--- Data for review Enclosed Below ---
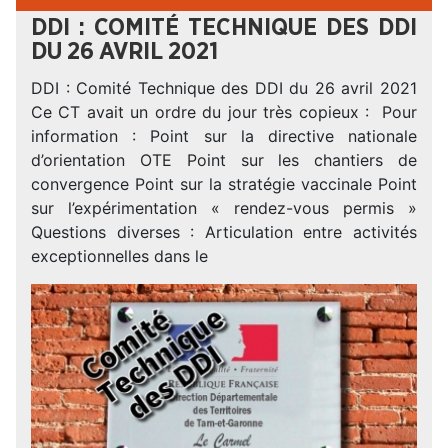
DDI : COMITÉ TECHNIQUE DES DDI
DU 26 AVRIL 2021
DDI : Comité Technique des DDI du 26 avril 2021
Ce CT avait un ordre du jour très copieux : Pour
information : Point sur la directive nationale
d’orientation OTE Point sur les chantiers de
convergence Point sur la stratégie vaccinale Point
sur l’expérimentation « rendez-vous permis »
Questions diverses : Articulation entre activités
exceptionnelles dans le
--- End of Enclosed Data for review ---
Prompt
Return every line of the records in which the word "Point" is found.

Solved exercise
information : Point sur la directive nationale
d’orientation OTE Point sur les chantiers de
convergence Point sur la stratégie vaccinale Point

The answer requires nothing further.